• **Instructions for the task**
Repeat exactly the lines from the start of the entries below through the line containing "มากที่ต้องการตัวเลือกเพิ่มเติม ด้วยเหตุนี้ พวกเราที่". Omit the rest.

• **Extracted entries**

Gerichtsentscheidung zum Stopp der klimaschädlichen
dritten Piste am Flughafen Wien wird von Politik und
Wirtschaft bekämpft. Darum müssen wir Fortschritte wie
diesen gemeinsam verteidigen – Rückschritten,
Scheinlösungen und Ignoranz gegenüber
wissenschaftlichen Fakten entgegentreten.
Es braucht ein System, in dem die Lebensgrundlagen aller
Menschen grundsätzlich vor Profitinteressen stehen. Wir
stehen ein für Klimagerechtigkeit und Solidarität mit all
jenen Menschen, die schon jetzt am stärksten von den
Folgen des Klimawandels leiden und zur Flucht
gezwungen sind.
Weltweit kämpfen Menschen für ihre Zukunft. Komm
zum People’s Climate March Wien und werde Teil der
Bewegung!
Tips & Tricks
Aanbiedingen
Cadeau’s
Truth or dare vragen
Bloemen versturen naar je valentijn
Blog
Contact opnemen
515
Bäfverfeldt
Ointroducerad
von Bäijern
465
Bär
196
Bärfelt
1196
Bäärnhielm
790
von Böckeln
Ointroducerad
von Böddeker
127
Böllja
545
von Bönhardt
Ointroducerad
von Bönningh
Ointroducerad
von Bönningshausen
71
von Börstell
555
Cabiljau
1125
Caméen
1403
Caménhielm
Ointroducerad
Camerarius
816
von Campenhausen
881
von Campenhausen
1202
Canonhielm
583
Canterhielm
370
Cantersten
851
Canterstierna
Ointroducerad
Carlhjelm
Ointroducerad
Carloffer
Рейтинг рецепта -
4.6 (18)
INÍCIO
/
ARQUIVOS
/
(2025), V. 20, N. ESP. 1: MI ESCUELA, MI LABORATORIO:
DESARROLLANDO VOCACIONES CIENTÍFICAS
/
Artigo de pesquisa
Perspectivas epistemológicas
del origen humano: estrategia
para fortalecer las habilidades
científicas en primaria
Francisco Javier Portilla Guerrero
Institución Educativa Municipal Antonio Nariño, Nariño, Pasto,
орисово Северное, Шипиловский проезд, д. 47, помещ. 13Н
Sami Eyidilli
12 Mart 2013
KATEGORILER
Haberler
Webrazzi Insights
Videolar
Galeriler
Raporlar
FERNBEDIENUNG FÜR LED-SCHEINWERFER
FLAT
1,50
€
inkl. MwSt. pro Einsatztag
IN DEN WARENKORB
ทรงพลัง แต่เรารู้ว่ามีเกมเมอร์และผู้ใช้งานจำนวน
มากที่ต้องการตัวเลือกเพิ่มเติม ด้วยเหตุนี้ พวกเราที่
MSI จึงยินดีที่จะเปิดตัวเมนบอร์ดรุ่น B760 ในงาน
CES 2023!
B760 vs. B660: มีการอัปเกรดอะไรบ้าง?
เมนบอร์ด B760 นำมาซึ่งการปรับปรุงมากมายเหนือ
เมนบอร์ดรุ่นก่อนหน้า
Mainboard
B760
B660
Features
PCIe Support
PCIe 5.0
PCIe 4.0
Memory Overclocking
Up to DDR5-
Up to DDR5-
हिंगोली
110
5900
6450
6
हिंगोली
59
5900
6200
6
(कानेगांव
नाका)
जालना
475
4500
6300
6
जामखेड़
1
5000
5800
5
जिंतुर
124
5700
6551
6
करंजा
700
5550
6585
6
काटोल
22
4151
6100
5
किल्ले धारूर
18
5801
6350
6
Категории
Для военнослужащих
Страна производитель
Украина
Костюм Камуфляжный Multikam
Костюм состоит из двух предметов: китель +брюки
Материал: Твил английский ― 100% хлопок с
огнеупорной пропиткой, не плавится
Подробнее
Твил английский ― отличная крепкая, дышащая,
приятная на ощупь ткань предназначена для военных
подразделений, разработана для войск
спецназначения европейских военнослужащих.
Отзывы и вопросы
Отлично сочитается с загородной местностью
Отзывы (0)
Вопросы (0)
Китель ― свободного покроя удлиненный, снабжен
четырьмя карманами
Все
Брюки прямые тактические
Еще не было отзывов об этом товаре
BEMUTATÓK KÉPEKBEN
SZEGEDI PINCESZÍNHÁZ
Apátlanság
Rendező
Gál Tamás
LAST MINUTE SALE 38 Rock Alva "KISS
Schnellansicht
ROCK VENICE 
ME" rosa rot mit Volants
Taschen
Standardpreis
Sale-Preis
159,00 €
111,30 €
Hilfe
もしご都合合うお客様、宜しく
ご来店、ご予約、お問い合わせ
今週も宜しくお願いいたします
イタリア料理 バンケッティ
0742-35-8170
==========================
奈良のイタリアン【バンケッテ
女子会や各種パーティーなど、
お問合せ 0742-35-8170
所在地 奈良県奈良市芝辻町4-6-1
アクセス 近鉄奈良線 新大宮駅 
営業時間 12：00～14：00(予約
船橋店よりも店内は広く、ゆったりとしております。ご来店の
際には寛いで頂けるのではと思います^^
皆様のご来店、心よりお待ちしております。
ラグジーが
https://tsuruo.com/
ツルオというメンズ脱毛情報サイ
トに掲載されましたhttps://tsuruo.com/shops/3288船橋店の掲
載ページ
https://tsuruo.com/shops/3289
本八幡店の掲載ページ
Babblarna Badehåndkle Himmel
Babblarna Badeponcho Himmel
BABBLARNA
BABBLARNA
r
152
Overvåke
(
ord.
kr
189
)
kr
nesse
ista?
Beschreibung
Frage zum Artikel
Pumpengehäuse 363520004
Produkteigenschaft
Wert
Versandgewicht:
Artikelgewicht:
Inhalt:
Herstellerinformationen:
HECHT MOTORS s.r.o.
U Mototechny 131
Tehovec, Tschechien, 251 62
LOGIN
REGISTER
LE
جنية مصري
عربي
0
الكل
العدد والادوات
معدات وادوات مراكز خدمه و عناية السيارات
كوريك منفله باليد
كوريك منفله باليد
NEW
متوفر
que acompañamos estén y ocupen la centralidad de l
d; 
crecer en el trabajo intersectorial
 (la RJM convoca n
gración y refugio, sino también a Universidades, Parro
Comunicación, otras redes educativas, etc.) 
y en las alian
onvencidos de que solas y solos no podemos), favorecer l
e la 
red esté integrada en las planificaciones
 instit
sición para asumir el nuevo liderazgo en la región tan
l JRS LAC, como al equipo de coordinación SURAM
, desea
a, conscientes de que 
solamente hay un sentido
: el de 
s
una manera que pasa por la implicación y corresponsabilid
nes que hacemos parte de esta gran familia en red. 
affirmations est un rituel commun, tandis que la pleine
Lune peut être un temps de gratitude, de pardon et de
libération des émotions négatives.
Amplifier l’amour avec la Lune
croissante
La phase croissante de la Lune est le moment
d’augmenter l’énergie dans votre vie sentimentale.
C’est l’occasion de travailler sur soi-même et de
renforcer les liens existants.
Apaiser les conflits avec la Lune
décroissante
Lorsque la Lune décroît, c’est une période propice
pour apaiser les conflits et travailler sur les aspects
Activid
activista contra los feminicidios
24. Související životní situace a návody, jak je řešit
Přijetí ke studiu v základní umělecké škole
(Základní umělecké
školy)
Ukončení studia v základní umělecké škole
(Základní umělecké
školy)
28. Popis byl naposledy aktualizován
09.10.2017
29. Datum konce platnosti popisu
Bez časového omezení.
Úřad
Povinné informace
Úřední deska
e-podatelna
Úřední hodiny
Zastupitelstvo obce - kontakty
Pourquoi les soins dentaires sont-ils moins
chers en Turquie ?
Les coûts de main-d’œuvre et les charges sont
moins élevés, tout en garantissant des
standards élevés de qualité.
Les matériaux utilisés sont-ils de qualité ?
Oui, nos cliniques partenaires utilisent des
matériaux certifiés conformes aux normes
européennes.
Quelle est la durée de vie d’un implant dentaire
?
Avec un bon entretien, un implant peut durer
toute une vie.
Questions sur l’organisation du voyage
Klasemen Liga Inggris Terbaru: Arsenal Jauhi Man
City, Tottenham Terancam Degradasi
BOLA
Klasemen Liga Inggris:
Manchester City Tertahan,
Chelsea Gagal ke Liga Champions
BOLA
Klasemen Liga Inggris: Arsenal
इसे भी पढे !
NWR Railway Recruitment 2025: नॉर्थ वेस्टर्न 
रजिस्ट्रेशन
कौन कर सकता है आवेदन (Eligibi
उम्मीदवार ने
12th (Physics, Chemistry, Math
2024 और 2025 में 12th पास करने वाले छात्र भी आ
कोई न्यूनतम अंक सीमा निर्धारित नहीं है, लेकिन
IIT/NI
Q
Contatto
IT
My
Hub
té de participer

• **Response to the task**
Gerichtsentscheidung zum Stopp der klimaschädlichen
dritten Piste am Flughafen Wien wird von Politik und
Wirtschaft bekämpft. Darum müssen wir Fortschritte wie
diesen gemeinsam verteidigen – Rückschritten,
Scheinlösungen und Ignoranz gegenüber
wissenschaftlichen Fakten entgegentreten.
Es braucht ein System, in dem die Lebensgrundlagen aller
Menschen grundsätzlich vor Profitinteressen stehen. Wir
stehen ein für Klimagerechtigkeit und Solidarität mit all
jenen Menschen, die schon jetzt am stärksten von den
Folgen des Klimawandels leiden und zur Flucht
gezwungen sind.
Weltweit kämpfen Menschen für ihre Zukunft. Komm
zum People’s Climate March Wien und werde Teil der
Bewegung!
Tips & Tricks
Aanbiedingen
Cadeau’s
Truth or dare vragen
Bloemen versturen naar je valentijn
Blog
Contact opnemen
515
Bäfverfeldt
Ointroducerad
von Bäijern
465
Bär
196
Bärfelt
1196
Bäärnhielm
790
von Böckeln
Ointroducerad
von Böddeker
127
Böllja
545
von Bönhardt
Ointroducerad
von Bönningh
Ointroducerad
von Bönningshausen
71
von Börstell
555
Cabiljau
1125
Caméen
1403
Caménhielm
Ointroducerad
Camerarius
816
von Campenhausen
881
von Campenhausen
1202
Canonhielm
583
Canterhielm
370
Cantersten
851
Canterstierna
Ointroducerad
Carlhjelm
Ointroducerad
Carloffer
Рейтинг рецепта -
4.6 (18)
INÍCIO
/
ARQUIVOS
/
(2025), V. 20, N. ESP. 1: MI ESCUELA, MI LABORATORIO:
DESARROLLANDO VOCACIONES CIENTÍFICAS
/
Artigo de pesquisa
Perspectivas epistemológicas
del origen humano: estrategia
para fortalecer las habilidades
científicas en primaria
Francisco Javier Portilla Guerrero
Institución Educativa Municipal Antonio Nariño, Nariño, Pasto,
орисово Северное, Шипиловский проезд, д. 47, помещ. 13Н
Sami Eyidilli
12 Mart 2013
KATEGORILER
Haberler
Webrazzi Insights
Videolar
Galeriler
Raporlar
FERNBEDIENUNG FÜR LED-SCHEINWERFER
FLAT
1,50
€
inkl. MwSt. pro Einsatztag
IN DEN WARENKORB
ทรงพลัง แต่เรารู้ว่ามีเกมเมอร์และผู้ใช้งานจำนวน
มากที่ต้องการตัวเลือกเพิ่มเติม ด้วยเหตุนี้ พวกเราที่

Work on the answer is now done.